One fellow trustee from the University of North Carolina at Chapel Hill -- Davis served on the board for 16 years -- recalled a day in 1999 when trustees heard an appeal to help victims of Hurricane Floyd. Davis, who didn't see well, asked this board member to write his check for a donation. "Make it for a hundred," Davis said. "A hundred dollars?" the trustee asked. "No," Davis said. "A hundred thousand."

Davis died Monday in Chapel Hill at the age of 88 after what it would be an understatement to call a long and productive and generous life.

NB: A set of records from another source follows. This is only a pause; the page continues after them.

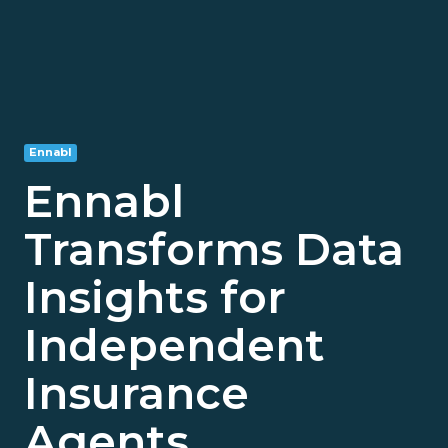
Ennabl
Ennabl
Transforms Data
Insights for
Independent
Insurance
Agents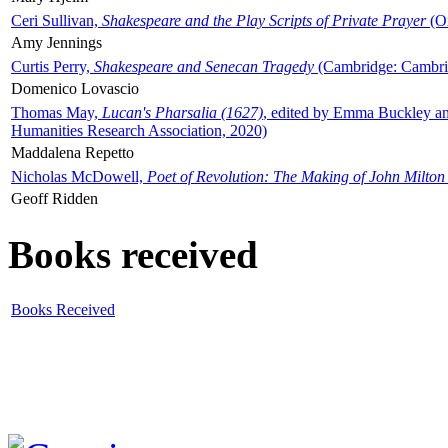
Ceri Sullivan,
Shakespeare and the Play Scripts of Private Prayer
(Ox
Amy Jennings
Curtis Perry,
Shakespeare and Senecan Tragedy
(Cambridge: Cambrid
Domenico Lovascio
Thomas May,
Lucan's Pharsalia (1627)
, edited by Emma Buckley an
Humanities Research Association, 2020)
Maddalena Repetto
Nicholas McDowell,
Poet of Revolution: The Making of John Milton
Geoff Ridden
Books received
Books Received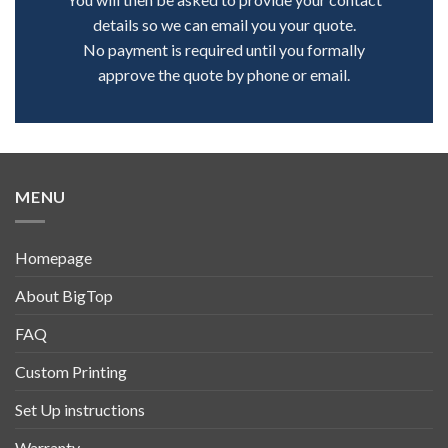
details so we can email you your quote.
No payment is required until you formally
approve the quote by phone or email.
MENU
Homepage
About BigTop
FAQ
Custom Printing
Set Up instructions
Warranty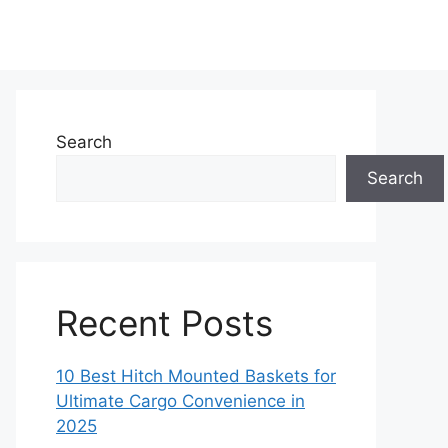
Search
Search
Recent Posts
10 Best Hitch Mounted Baskets for
Ultimate Cargo Convenience in
2025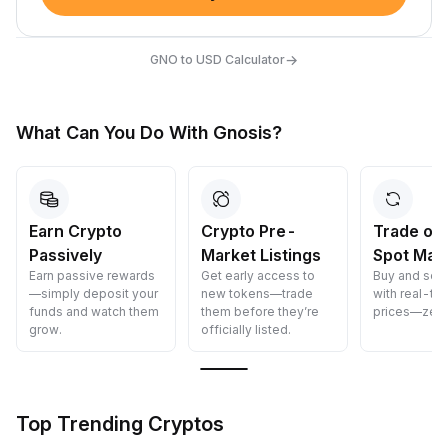
→
GNO to USD Calculator
What Can You Do With Gnosis?
Earn Crypto
Crypto Pre-
Trade on
Passively
Market Listings
Spot Mar
Earn passive rewards
Get early access to
Buy and sell
—simply deposit your
new tokens—trade
with real-ti
funds and watch them
them before they’re
prices—zero
grow.
officially listed.
Top Trending Cryptos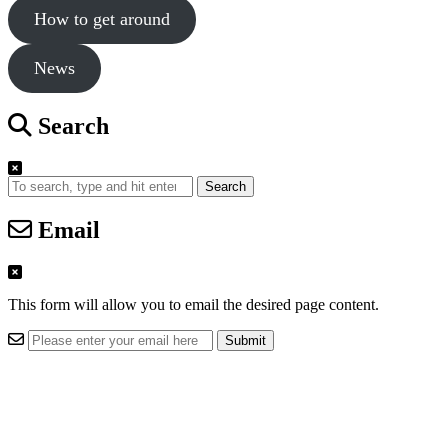
How to get around
News
Search
Search
Email
This form will allow you to email the desired page content.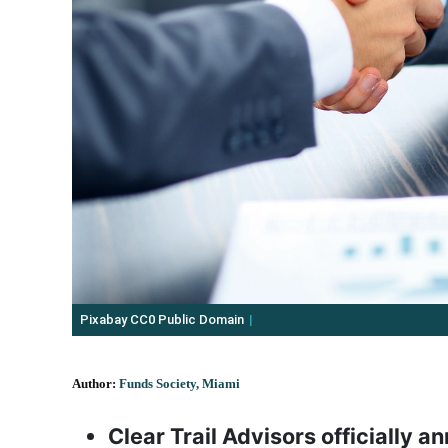
Pixabay CC0 Public Domain
Author:
Funds Society, Miami
Clear Trail Advisors officially 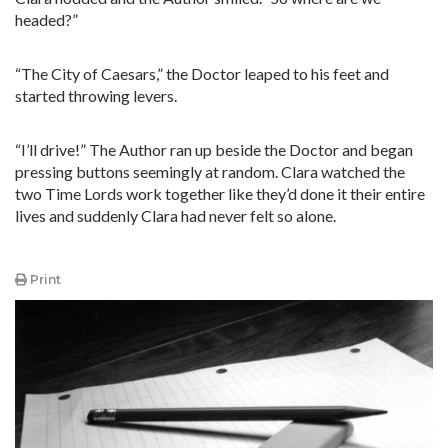
headed?”
“The City of Caesars,” the Doctor leaped to his feet and
started throwing levers.
“I’ll drive!” The Author ran up beside the Doctor and began
pressing buttons seemingly at random. Clara watched the
two Time Lords work together like they’d done it their entire
lives and suddenly Clara had never felt so alone.
Print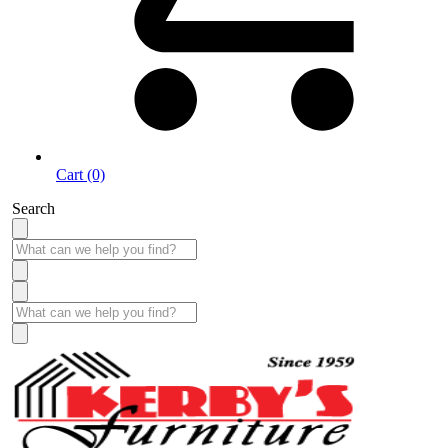
Cart (0)
Search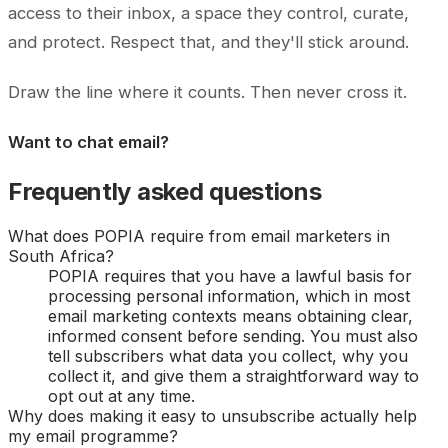
access to their inbox, a space they control, curate,
and protect. Respect that, and they'll stick around.
Draw the line where it counts. Then never cross it.
Want to chat email?
Frequently asked questions
What does POPIA require from email marketers in
South Africa?
POPIA requires that you have a lawful basis for
processing personal information, which in most
email marketing contexts means obtaining clear,
informed consent before sending. You must also
tell subscribers what data you collect, why you
collect it, and give them a straightforward way to
opt out at any time.
Why does making it easy to unsubscribe actually help
my email programme?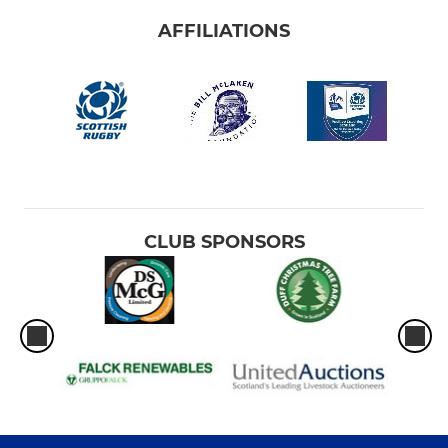
AFFILIATIONS
CLUB SPONSORS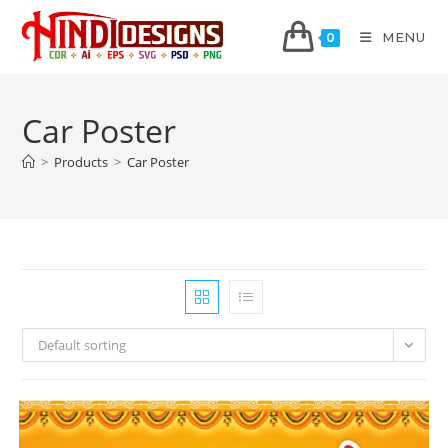
MENU
0
Car Poster
>
Products
>
Car Poster
Default sorting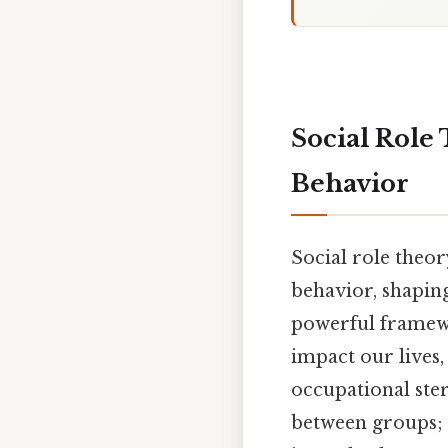
Social Role
Behavior
Social role theory
behavior, shaping 
powerful framewo
impact our lives
occupational ste
between groups; i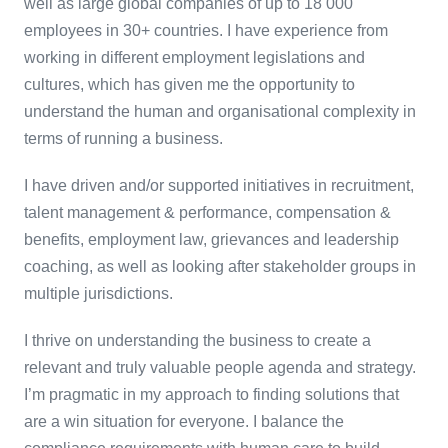
well as large global companies of up to 18 000
employees in 30+ countries. I have experience from
working in different employment legislations and
cultures, which has given me the opportunity to
understand the human and organisational complexity in
terms of running a business.
I have driven and/or supported initiatives in recruitment,
talent management & performance, compensation &
benefits, employment law, grievances and leadership
coaching, as well as looking after stakeholder groups in
multiple jurisdictions.
I thrive on understanding the business to create a
relevant and truly valuable people agenda and strategy.
I’m pragmatic in my approach to finding solutions that
are a win situation for everyone. I balance the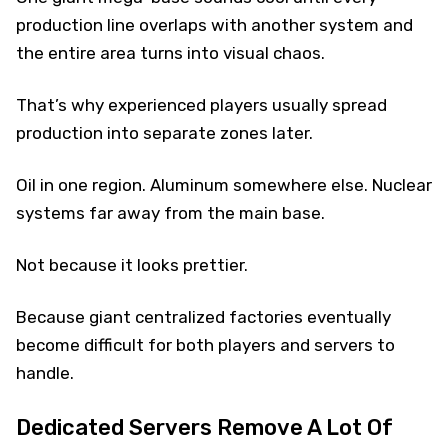
production line overlaps with another system and
the entire area turns into visual chaos.
That’s why experienced players usually spread
production into separate zones later.
Oil in one region. Aluminum somewhere else. Nuclear
systems far away from the main base.
Not because it looks prettier.
Because giant centralized factories eventually
become difficult for both players and servers to
handle.
Dedicated Servers Remove A Lot Of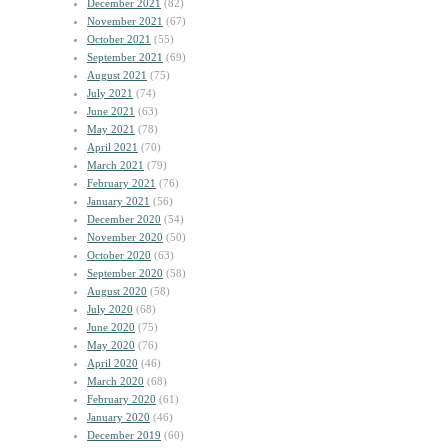
December 2021
(82)
November 2021
(67)
October 2021
(55)
September 2021
(69)
August 2021
(75)
July 2021
(74)
June 2021
(63)
May 2021
(78)
April 2021
(70)
March 2021
(79)
February 2021
(76)
January 2021
(56)
December 2020
(54)
November 2020
(50)
October 2020
(63)
September 2020
(58)
August 2020
(58)
July 2020
(68)
June 2020
(75)
May 2020
(76)
April 2020
(46)
March 2020
(68)
February 2020
(61)
January 2020
(46)
December 2019
(60)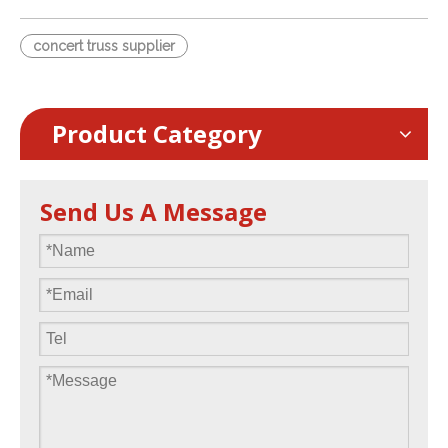
concert truss supplier
Product Category
Send Us A Message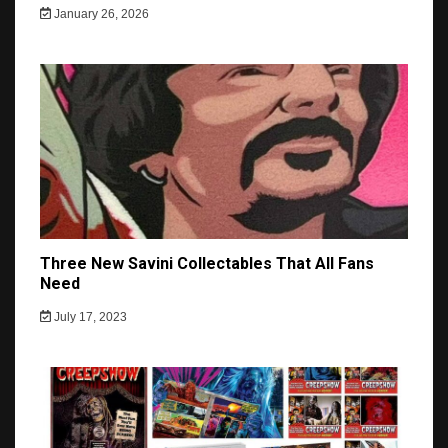
January 26, 2026
Three New Savini Collectables That All Fans
Need
July 17, 2023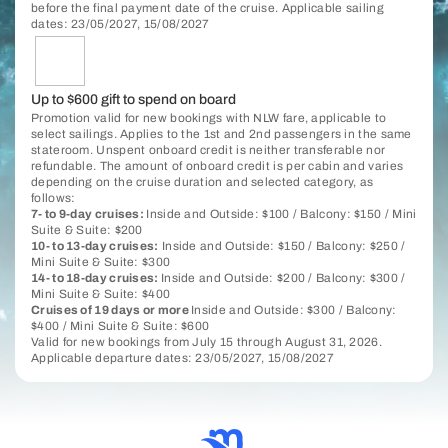
before the final payment date of the cruise. Applicable sailing
dates: 23/05/2027, 15/08/2027
Up to $600 gift to spend on board
Promotion valid for new bookings with NLW fare, applicable to
select sailings. Applies to the 1st and 2nd passengers in the same
stateroom. Unspent onboard credit is neither transferable nor
refundable. The amount of onboard credit is per cabin and varies
depending on the cruise duration and selected category, as
follows:
7- to 9-day cruises:
Inside and Outside: $100 / Balcony: $150 / Mini
Suite & Suite: $200
10- to 13-day cruises:
Inside and Outside: $150 / Balcony: $250 /
Mini Suite & Suite: $300
14- to 18-day cruises:
Inside and Outside: $200 / Balcony: $300 /
Mini Suite & Suite: $400
Cruises of 19 days or more
Inside and Outside: $300 / Balcony:
$400 / Mini Suite & Suite: $600
Valid for new bookings from July 15 through August 31, 2026.
Applicable departure dates: 23/05/2027, 15/08/2027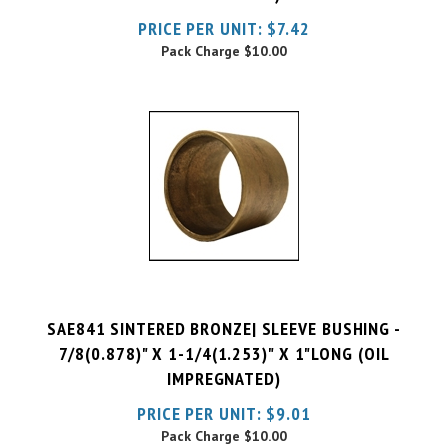
Pack Charge
$10.00
SAE841 SINTERED BRONZE| SLEEVE BUSHING -
7/8(0.878)" X 1-1/4(1.253)" X 1"LONG (OIL
IMPREGNATED)
PRICE PER UNIT:
$
9.01
Pack Charge
$10.00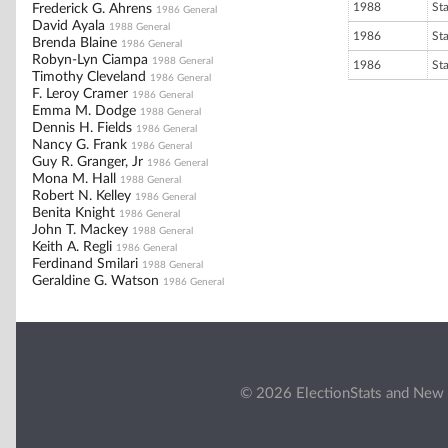
1988
St
Frederick G. Ahrens
1986 General
David Ayala
1988 General
1986
St
Brenda Blaine
1986 General
Robyn-Lyn Ciampa
1988 General
1986
St
Timothy Cleveland
1986 General
F. Leroy Cramer
1986 General
Emma M. Dodge
1988 General
Dennis H. Fields
1986 General
Nancy G. Frank
1986 General
Guy R. Granger, Jr
1986 General
Mona M. Hall
1988 General
Robert N. Kelley
1986 General
Benita Knight
1986 General
John T. Mackey
1988 General
Keith A. Regli
1986 General
Ferdinand Smilari
1988 General
Geraldine G. Watson
1986 General
© 2026 ElectionStats and New 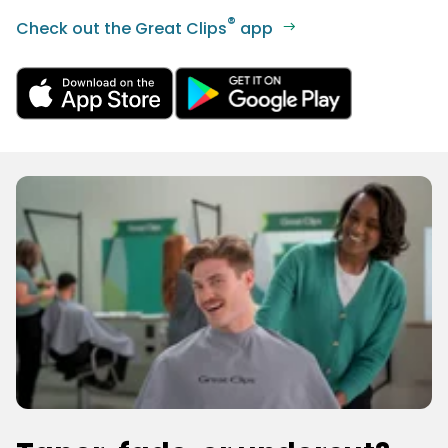
®
Check out the Great Clips
app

He was the son of a Pasquotank County farmer and never went to college but saw to it that thousands of others could go. That was thanks to the fortune Davis made in the oil business in Texas, where he moved after driving trucks and clerking at a store. Davis borrowed money to buy five tanker trucks in the early 1950s, eventually merged what was by then a huge company with Occidental Petroleum, and found success again with a new company.

UNC-Chapel Hill, and other higher-education institutions as well, were recipients of Davis' generosity. The main library at UNC-CH is named for him. Davis also supported the political careers of Tar Heel politicians. He gave generously, and did not hesitate to voice his opinions to university leaders and to governors and senators and presidents.

He knew many such people, of course. But Davis also never forgot his humble beginnings on a potato farm, and he was known to leave outsize tips in restaurants and to help many who might have crossed his path. Actor Andy Griffith, a friend of Davis, put it this way, "He gave to people that nobody even knows about." (Griffith, of Manteo, knew about Davis giving fifth-graders there an ice cream endowment.) That's perhaps the best kind of giving, and Davis did a lot of it.

Davis' story is one of a fellow from rural North Carolina who tugged on his own bootstraps, achieved success known to few and then shared his good fortune helping to improve the fortunes of others. It is a worthy and inspiring story, indeed.